Nach einem zweijährigen Intermezzo beim Pepsi-Konzern wurde die zweifache Mutter vom chronisch schwächelnden Kraft-Konzern als Troubleshooterin zurückgeholt. Beim Versicherungskonzern WellPoint wiederum amtiert seit zwei Jahren Angela Braly ganz oben. Sie wird voll akzeptiert und konnte seither ihre Gage dank ausgezeichneter Performance bereits verdreifachen.

Auch der Chemiegigant DuPont wird seit Jänner 2009 von einer starken Frau gemanagt, die allen vorhandenen männlichen Alternativen vorgezogen wurde: Die 53-jährige Ellen J. Kullman zieht gerade gnadenlos ein hartes Restrukturierungsprogramm durch. Ihr Motiv: "Gerade in der Krise müssen wir alles tun, um stärker, schneller und agiler als je zuvor zu werden."

Schwierige Lage

Eine steile Karriere mitten in der Männerwelt schaffte auch die 53-jährige Indra Nooyi. Die gebürtige Inderin trat im Oktober 2006 beim Getränke- und Snackhersteller PepsiCo als Chief Executive Officer an. Sie war nach ihrem Studium an der Eliteuniversität Yale in New Haven und zwei Jobs bei ABB und Motorola 1994 in das PepsiCo-Headquarter gewechselt, wo sie bereits sieben Jahre später zur Finanzchefin aufstieg.
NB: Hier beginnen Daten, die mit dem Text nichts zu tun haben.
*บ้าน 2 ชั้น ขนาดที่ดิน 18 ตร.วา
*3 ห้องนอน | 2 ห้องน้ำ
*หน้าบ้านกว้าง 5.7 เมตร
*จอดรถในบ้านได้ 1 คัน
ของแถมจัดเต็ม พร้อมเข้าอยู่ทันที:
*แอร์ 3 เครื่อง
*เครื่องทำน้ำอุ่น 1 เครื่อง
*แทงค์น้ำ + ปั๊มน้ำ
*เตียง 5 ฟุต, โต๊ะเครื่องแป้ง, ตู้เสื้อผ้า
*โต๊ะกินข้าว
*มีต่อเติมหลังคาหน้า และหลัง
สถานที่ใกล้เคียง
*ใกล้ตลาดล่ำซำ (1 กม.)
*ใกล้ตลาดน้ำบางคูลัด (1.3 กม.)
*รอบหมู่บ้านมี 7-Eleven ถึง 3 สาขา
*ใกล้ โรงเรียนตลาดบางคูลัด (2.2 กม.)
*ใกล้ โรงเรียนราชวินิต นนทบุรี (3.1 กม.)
Die zweifache Mutter, die früher Cricket gespielt und in einer Girlband Rockmusik gemacht hat, war alsbald in alle strategischen Entscheidungen des Konzerns eingebunden und empfahl sich als überaus zähe und dennoch herzliche Powerfrau für höhere Weihen. Seit sie vor beinahe drei Jahren von ihrem männlichen Vorgänger die Schalthebel der Macht übernahm, will sie den Abstand zur Nummer eins, Coca Cola, verkleinern: Im Vorjahr stieg etwa der Pepsi-Umsatz um zehn Prozent - der sinkende Gewinn stört Nooyi allerdings empfindlich.

Umbau bei Yahoo

Keine leichte Mission hat auch Carol Bartz zu erfüllen: Die 61-Jährige, die im Jänner als neue Nummer eins bei Yahoo ins Lampenlicht rückte, muss den Internet-Konzern auf Vordermann bringen - ihr Vorgänger Jerry Yang hat das nicht geschafft. Bartz, während ihres Studiums Kellnerin und Cocktail-Mixerin in einem Club, hat etwa bei 3M und Sun Microsystems gearbeitet, ehe sie für 14 Jahre zur Softwarefirma Autodesk wechselte, wo sie zuletzt CEO war.
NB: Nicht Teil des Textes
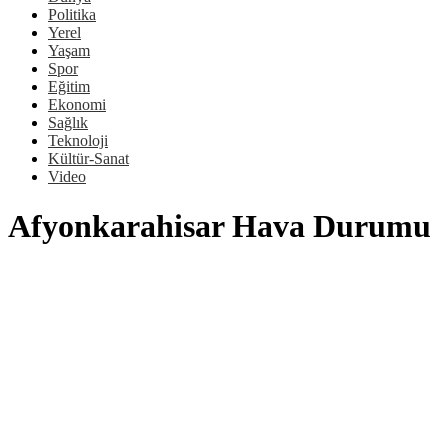
Politika
Yerel
Yaşam
Spor
Eğitim
Ekonomi
Sağlık
Teknoloji
Kültür-Sanat
Video
Afyonkarahisar Hava Durumu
Die neue Yahoo-Chefin hat drei Ehrendoktorate gesammelt, war eine Beraterin von George W. Bush und gilt als beinhart, konsequent sowie verbal sehr offen: Gleich nach ihrer Ernennung kündigte Bartz an, dass sie künftig am Markt "einigen in den Hintern treten" werde. Übrigens: Ihr Ehemann hat seinen Job inzwischen schon aufgegeben und kümmert sich um die Erziehung der Tochter.

Österreichs ranghöchste Chefinnen

Die hochrangigste Managerin Österreichs ist Siemens-Generaldirektorin Brigitte Ederer. In der stark männlich dominierten Bankenszene ragen Regina Prehofer (Bawag) und Elisabeth Bleyleben-Koren (Erste Bank) als rare weibliche Ausnahmen hervor. In der Chefetage des Verbund ist Ulrike Baumgartner-Gabitzer sozusagen die Quotenfrau.

Die Wiener Stadtwerke setzen dafür voll auf Frauenpower: In ihrem Vorstand sitzen mit Gabriele Domschitz und Gabriele Payr gleich zwei Damen. Einen Platz ganz oben hat sich auch Monika Kircher-Kohl, Vorstandschefin von Infineon, gesichert. Ikea wurde bis Ende August von der Schwedin Helen Duphorn geführt. Beim Konkurrenten Interio ist Janet Kath die Nummer eins. Und Hennes & Mauritz vertraut in Österreich schon seit zehn Jahren auf Claudia Oszwald.

Intersport hört auf das Kommando von Gabriele Fenninger, Hogast wird von Barbara Schenk gemanagt, bei Ottakringer ist Christiane Wenckheim zumindest die Nummer zwei. Petra Jenner schaffte kürzlich den Einzug in die Geschäftsleitung von Microsoft Österreich.

Während bei Großunternehmen nur wenige Ladys an den Schalthebeln sitzen, sieht es bei Klein- und Mittelbetrieben völlig anders aus: Immerhin ist ein Drittel der heimischen Kammermitglieder weiblich - was bedeutet, dass etwa 100.000 rot-weiß-rote Betriebe von Frauen (mit)geführt werden.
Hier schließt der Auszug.